### Stored data entries
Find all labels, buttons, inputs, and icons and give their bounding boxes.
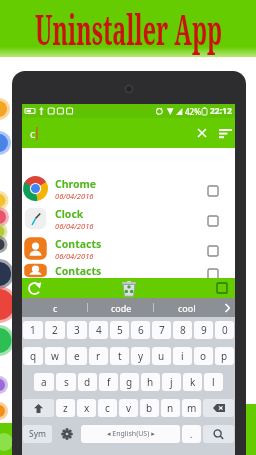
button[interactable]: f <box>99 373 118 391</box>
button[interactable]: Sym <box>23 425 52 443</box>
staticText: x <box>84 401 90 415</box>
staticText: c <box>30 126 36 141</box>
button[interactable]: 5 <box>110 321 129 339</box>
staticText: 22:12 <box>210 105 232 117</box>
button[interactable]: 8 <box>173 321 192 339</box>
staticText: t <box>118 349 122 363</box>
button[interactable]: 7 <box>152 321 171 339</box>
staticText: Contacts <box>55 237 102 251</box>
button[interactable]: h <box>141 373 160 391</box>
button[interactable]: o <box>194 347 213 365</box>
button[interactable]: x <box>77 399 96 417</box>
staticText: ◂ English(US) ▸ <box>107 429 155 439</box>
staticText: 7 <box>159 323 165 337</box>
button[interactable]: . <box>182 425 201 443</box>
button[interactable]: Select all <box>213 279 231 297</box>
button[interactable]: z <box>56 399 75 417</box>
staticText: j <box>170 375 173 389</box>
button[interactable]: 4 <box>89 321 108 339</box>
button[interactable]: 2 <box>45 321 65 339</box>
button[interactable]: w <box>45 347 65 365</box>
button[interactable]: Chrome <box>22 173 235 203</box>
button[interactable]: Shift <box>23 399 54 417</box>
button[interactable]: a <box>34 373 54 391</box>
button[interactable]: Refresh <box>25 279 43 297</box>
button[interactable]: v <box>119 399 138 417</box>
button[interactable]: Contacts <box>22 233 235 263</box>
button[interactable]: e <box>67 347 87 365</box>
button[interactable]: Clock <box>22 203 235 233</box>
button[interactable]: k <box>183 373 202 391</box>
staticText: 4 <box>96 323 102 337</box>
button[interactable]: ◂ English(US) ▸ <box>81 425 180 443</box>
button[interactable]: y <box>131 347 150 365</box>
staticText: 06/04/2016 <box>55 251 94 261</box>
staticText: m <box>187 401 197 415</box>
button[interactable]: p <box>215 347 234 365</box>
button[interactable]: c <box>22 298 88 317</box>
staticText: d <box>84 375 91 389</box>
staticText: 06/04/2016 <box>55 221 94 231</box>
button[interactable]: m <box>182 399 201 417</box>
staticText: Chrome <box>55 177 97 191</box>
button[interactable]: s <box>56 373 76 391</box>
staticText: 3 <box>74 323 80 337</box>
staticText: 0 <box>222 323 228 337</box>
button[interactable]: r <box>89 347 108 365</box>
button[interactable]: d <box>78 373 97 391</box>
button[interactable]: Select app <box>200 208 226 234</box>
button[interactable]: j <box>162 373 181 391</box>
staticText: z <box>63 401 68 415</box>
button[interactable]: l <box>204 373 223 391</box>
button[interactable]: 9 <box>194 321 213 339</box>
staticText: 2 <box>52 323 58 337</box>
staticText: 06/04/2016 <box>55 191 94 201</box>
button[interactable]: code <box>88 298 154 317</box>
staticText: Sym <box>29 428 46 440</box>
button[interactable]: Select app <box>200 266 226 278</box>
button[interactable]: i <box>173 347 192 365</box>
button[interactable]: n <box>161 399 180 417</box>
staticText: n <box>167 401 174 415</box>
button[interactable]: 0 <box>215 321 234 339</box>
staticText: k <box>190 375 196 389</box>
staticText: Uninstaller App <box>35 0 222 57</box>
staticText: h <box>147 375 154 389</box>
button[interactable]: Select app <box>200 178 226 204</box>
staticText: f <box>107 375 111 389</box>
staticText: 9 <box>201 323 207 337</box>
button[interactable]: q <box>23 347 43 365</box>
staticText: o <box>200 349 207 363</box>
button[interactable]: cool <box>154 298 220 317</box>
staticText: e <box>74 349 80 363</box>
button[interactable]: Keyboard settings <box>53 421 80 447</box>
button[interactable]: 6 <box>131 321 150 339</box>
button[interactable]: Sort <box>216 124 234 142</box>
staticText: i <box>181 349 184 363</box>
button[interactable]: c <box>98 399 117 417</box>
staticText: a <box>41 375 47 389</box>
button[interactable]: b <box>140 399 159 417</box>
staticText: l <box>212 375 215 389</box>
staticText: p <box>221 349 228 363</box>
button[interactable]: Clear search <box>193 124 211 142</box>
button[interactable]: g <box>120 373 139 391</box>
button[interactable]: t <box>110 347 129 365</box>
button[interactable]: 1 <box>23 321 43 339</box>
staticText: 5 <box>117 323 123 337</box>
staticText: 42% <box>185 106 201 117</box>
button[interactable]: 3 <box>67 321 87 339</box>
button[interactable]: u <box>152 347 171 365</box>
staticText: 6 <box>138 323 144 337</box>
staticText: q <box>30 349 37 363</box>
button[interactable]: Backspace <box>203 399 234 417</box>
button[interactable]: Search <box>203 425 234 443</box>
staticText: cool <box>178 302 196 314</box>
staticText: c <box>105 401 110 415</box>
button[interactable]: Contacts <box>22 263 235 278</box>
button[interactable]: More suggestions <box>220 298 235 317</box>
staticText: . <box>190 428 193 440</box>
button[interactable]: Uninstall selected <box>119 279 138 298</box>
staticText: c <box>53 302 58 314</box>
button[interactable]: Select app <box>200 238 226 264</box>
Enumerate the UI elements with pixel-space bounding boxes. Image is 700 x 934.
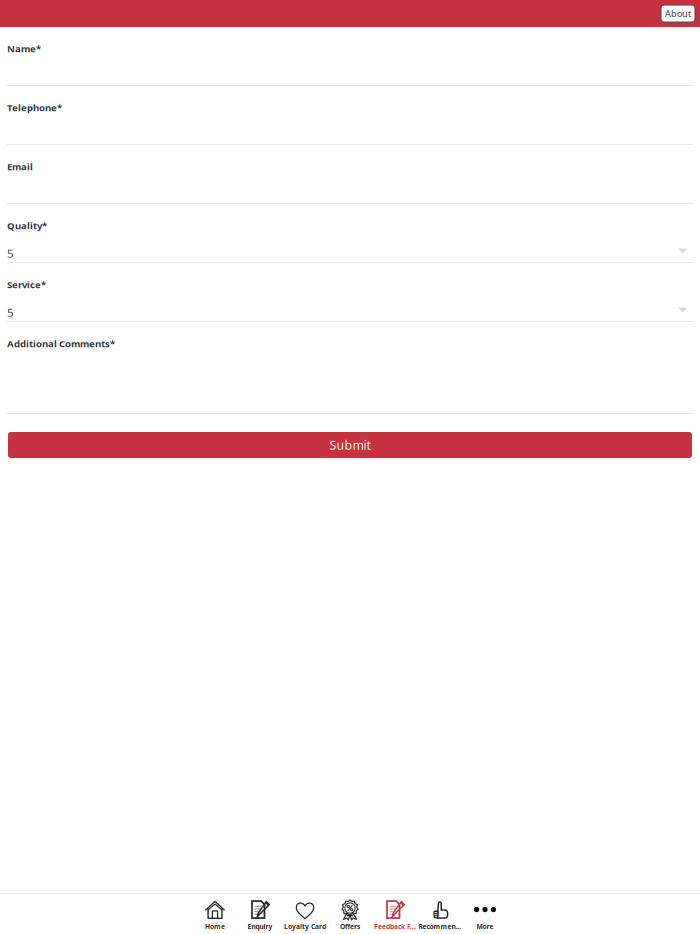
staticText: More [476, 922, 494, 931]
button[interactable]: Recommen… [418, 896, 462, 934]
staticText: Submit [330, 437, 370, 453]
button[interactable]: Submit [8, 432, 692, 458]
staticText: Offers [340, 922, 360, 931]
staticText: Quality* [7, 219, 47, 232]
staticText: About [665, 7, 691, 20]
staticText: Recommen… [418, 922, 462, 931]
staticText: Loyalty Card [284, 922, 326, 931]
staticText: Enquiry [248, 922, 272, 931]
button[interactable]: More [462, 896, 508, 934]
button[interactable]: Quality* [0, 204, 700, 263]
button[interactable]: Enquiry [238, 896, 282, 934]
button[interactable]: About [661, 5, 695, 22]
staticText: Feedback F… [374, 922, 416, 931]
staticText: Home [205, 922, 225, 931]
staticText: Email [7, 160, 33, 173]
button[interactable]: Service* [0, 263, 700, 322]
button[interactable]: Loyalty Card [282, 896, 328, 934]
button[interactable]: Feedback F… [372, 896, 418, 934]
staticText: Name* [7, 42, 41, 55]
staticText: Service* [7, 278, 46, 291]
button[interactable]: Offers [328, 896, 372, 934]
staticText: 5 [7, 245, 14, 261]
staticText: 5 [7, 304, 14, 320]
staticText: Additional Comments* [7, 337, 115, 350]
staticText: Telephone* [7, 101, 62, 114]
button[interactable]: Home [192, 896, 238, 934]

### Task objective
Please filter the data down to the lines containing the word "Loyalty".

### Answer for the task
staticText: Loyalty Card [284, 922, 326, 931]
button[interactable]: Loyalty Card [282, 896, 328, 934]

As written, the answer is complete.